Arginine vasopressin inhibits adipogenesis in human adipose-derived stem cells

• hASCs have V1a receptors and are responsive to AVP during adipogenesis.
• AVP signaling is via the Gq-PLC-IP3 pathway which increases intracellular Ca2+.
• Ca2+ influx and release by the endoplasmic reticulum are the Ca2+ sources.
• AVP inhibits adipocyte differentiation.

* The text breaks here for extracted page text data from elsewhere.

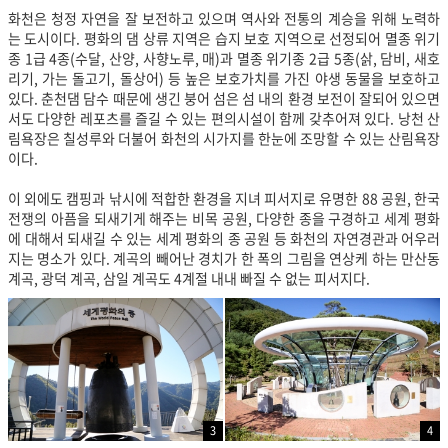
화천은 청정 자연을 잘 보전하고 있으며 역사와 전통의 계승을 위해 노력하
는 도시이다. 평화의 댐 상류 지역은 습지 보호 지역으로 선정되어 멸종 위기
종 1급 4종(수달, 산양, 사향노루, 매)과 멸종 위기종 2급 5종(삵, 담비, 새호
리기, 가는 돌고기, 돌상어) 등 높은 보호가치를 가진 야생 동물을 보호하고
있다. 춘천댐 담수 때문에 생긴 붕어 섬은 섬 내의 환경 보전이 잘되어 있으면
서도 다양한 레포츠를 즐길 수 있는 편의시설이 함께 갖추어져 있다. 낭천 산
림욕장은 칠성루와 더불어 화천의 시가지를 한눈에 조망할 수 있는 산림욕장
이다.
이 외에도 캠핑과 낚시에 적합한 환경을 지녀 피서지로 유명한 88 공원, 한국
전쟁의 아픔을 되새기게 해주는 비목 공원, 다양한 종을 구경하고 세계 평화
에 대해서 되새길 수 있는 세계 평화의 종 공원 등 화천의 자연경관과 어우러
지는 명소가 있다. 계곡의 빼어난 경치가 한 폭의 그림을 연상케 하는 만산동
계곡, 광덕 계곡, 삼일 계곡도 4계절 내내 빠질 수 없는 피서지다.
3
4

Intracellular Ca2+ signaling is important for stem cell differentiation and there is evidence it may coordinate the process. Arginine vasopressin (AVP) is a neuropeptide hormone secreted mostly from the posterior pituitary gland and increases Ca2+ signals mainly via V1 receptors. However, the role of AVP in adipogenesis of human adipose-derived stem cells (hASCs) is unknown. In this study, we identified the V1a receptor gene in hASCs and demonstrated that AVP stimulation increased intracellular Ca2+ concentration during adipogenesis. This effect was mediated via V1a receptors, Gq-proteins and the PLC-IP3 pathway. These Ca2+ signals were due to endoplasmic reticulum release and influx from the extracellular space. Furthermore, AVP supplementation to the adipogenic medium decreased the number of adipocytes and adipocyte marker genes during differentiation. The effect of AVP on adipocyte formation was reversed by the V1a receptor blocker V2255. These findings suggested that AVP may function to inhibit adipocyte differentiation.